The name Duocar is easily confused with the generic name 'duocar' used at the time to refer to two seater cycle cars (single seaters being called 'monocars'), and possibly for this reason the Duocars are sometimes referred to as Duo cars, Duo cyclecars, or Duo cycle cars. Mr de Peyrecave was quite successful in promoting his cars, getting four of them on the front cover of the first edition of The Cyclecar magazine in November 1912.

The Duocar was also reviewed in the Forgotten Makes series of Motor Sport magazine in 1994, which noted some of the many records held by the Duo (notably those gained at Brooklands in October 1912), and the endurance events in which the Duo competed.

The Duocar was described at the 1912 Motor Cycle and Cycle Car Show, with a JAP 8 hp V-twin providing the power, with fan assisted cooling. A large diameter external flywheel was fitted to smooth the engine which was fed by a Lukin carburettor operated by an accelerator pedal. The steering had a cable and worm drive. It used Hans Renold chain drive to the countershaft, and the drive to the rear wheels was by 1.125inch armoured V-belts. Gearing was provided by expanding pulleys to the back axle, with the back axle moving to ensure no slack in the drive belts.
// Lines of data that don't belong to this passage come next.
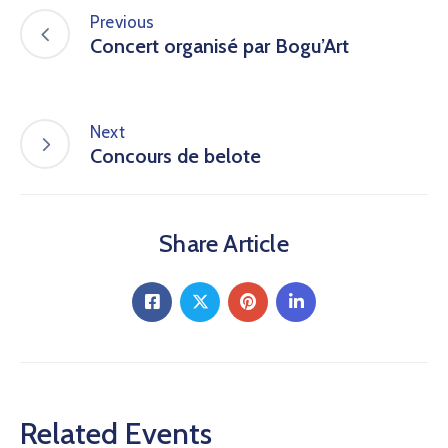
Previous
Concert organisé par Bogu’Art
Next
Concours de belote
Share Article
Related Events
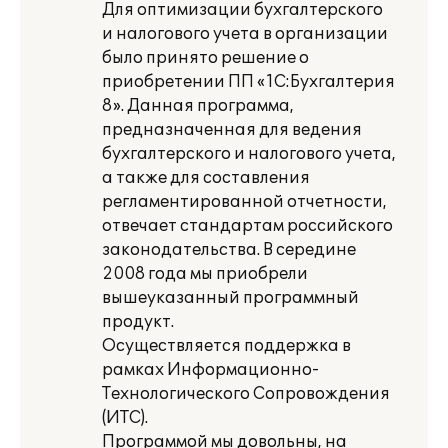
Для оптимизации бухгалтерского
и налогового учета в организации
было принято решение о
приобретении ПП «1С:Бухгалтерия
8». Данная программа,
предназначенная для ведения
бухгалтерского и налогового учета,
а также для составления
регламентированной отчетности,
отвечает стандартам российского
законодательства. В середине
2008 года мы приобрели
вышеуказанный программный
продукт.
Осуществляется поддержка в
рамках Информационно-
Технологического Сопровождения
(ИТС).
Программой мы довольны, на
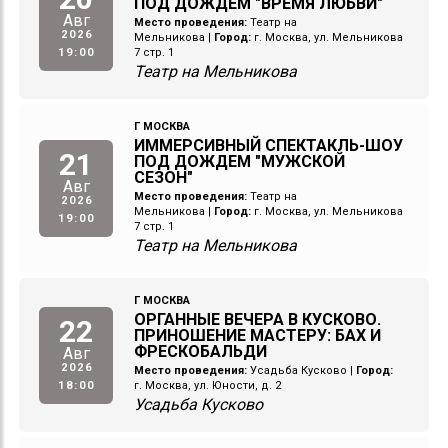
ПОД ДОЖДЕМ "ВРЕМЯ ЛЮБВИ"
Авг
Место проведения:
Театр на
2026
Мельникова
|
Город:
г. Москва, ул. Мельникова
19:00
7 стр. 1
Театр на Мельникова
Г МОСКВА
ИММЕРСИВНЫЙ СПЕКТАКЛЬ-ШОУ
21
ПОД ДОЖДЕМ "МУЖСКОЙ
СЕЗОН"
Авг
Место проведения:
Театр на
2026
Мельникова
|
Город:
г. Москва, ул. Мельникова
19:00
7 стр. 1
Театр на Мельникова
Г МОСКВА
ОРГАННЫЕ ВЕЧЕРА В КУСКОВО.
22
ПРИНОШЕНИЕ МАСТЕРУ: БАХ И
ФРЕСКОБАЛЬДИ
Авг
2026
Место проведения:
Усадьба Кусково
|
Город:
18:00
г. Москва, ул. Юности, д. 2
Усадьба Кусково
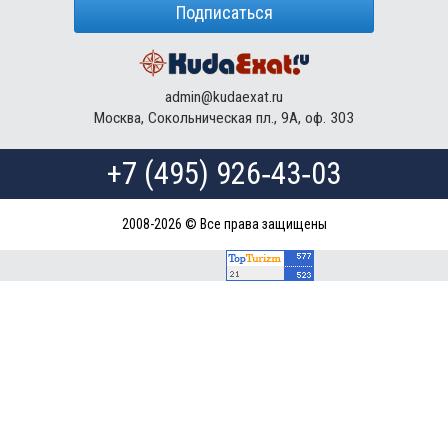
Подписаться
admin@kudaexat.ru
Москва, Сокольническая пл., 9А, оф. 303
+7 (495) 926‑43‑03
2008-2026 © Все права защищены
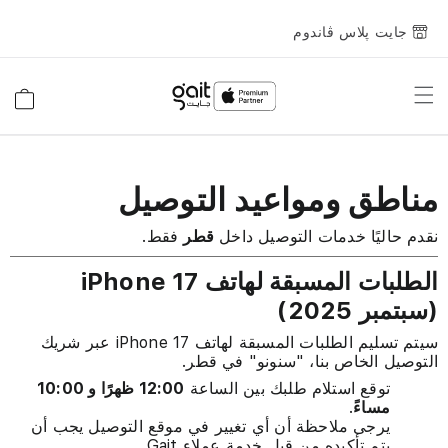
جايت پلاس ڤاندوم
Toggle
السلة
Nav
مناطق ومواعيد التوصيل
نقدم حاليًا خدمات التوصيل داخل
قطر
فقط.
الطلبات المسبقة لهاتف
iPhone 17
(سبتمبر 2025)
سيتم تسليم الطلبات المسبقة لهاتف
iPhone 17
عبر شريك
التوصيل الخاص بنا، "سنونو" في قطر.
توقع استلام طلبك بين الساعة
12:00 ظهرًا و 10:00
مساءً
.
يرجى ملاحظة أن أي تغيير في موقع التوصيل يجب أن
يتم تأكيده من قبل خدمة عملاء
Gait
.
From 1913 the Duo was available with an extra chain driven countershaft with two gears and dog clutches before the drive went to the variable pulley arrangement, so that gear ratios extended from 4:1 to 16:1. The price went up with the change from 97 guineas to 106 guineas. In the Cyclecar Club's fuel economy competition the three Duos equipped with Lukin, Stewart-Precision and Solex carburettors recorded fuel consumptions of 40.3, 50.7 and 53.1 miles per gallon respectively.

Mr de Peyrecave also launched the "De P" range of light cars featuring a variety of four cylinder engines.